When I’m swimming, especially when I’m swimming in the lake, I get the sensation of another swimmer on my right hand side. It makes it all the stranger as I only breathe to my left, so I rarely look right. It sometimes comes out of nowhere and catches me by surprise, but then I realise what it is and it’s all ok again. Of course when someone is actually swimming next to me on my right hand side that then catches me by surprise all over again.
I was thinking about it more while I was swimming on Saturday and trying to work out what it is. I narrowed it down to three options:
– A bit of my goggles strap dangling in the water and catching my eye
– A reflection of my left arm in the goggles (or my right arm under water)
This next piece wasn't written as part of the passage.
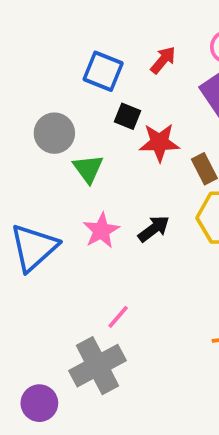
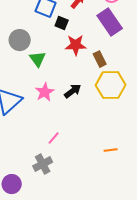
black square: (128, 116) -> (62, 23), moved
gray cross: (98, 366) -> (43, 164), size x0.7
– The ghost of my grandfather swimming alongside me
My grandad was one of the pioneers of open water swimming and a founder member of the British Long Distance Swimming Association (BLDSA). While I don’t consider my decision to start swimming to be directly influenced by him – I don’t think I’m doing it in his honour – I am aware that without his involvement in the sport I would never have started.
When I was a kid we spent lots of summer weekends travelling up and down the country to watch swims. My grandad, by then, was more involved on the beach (or boat) than in the water, but he’d also persuaded both my parents to get involved too (although both of them stayed dry throughout their BLDSA ‘careers’). In the summer that I turned seven my dad was the President of the BLDSA, so they went to pretty much every swim, and my brother and I joined them for nearly all of them.
I loved that. I loved being the son of someone important. I loved watching all the people get ready for their swims. I loved getting to go on the launch boats and watch the swimming close up. And I also loved selling programmes on the beach and telling all the tourists what was going on (especially at the Bala swim). But at the same time the water looked cold and the swims were long and I thought that the people who took part were pretty stupid.
I’m still not sure that anyone that swims for that long in water that cold isn’t a bit stupid.
During this period my grandad and his friends were the lifeblood of the Association. My grandad was a fairly unassuming man, but there were people such as my ‘uncle’ Johnny who could never be described as unassuming. As a seven-year old I just hung around with them all and soaked it all up.
My decision to swim Windermere was inspired by my grandad. A couple of years ago my cousins and I were thinking about doing ‘something’ and because of grandad’s love of swimming and because of the special place that Windermere has in the hearts of swimmers it seemed like the right thing for his grandkids to aim towards. In the end, for a variety of reasons, there were only two of us that set off to swim Windermere and I was the only one that completed it.
I was thinking and talking about my grandad much more recently. On the SwimTrek training trip I recently went on a few of the people there knew him, so we chatted a bit about him (I also spent some of the trip trying to ‘defend’ the BLDSA – and of course I can’t avoid thinking about him then).
Again, while I’m not doing this ‘for’ my grandad and I am very aware that he has inspired some of this in me. I also know that if we was still alive he’d certainly be very pleased that I have followed in his footsteps (or possibly trunks!), he may even be proud of me too.
But of course he’s not swimming alongside me, it’s just the strap of my goggles.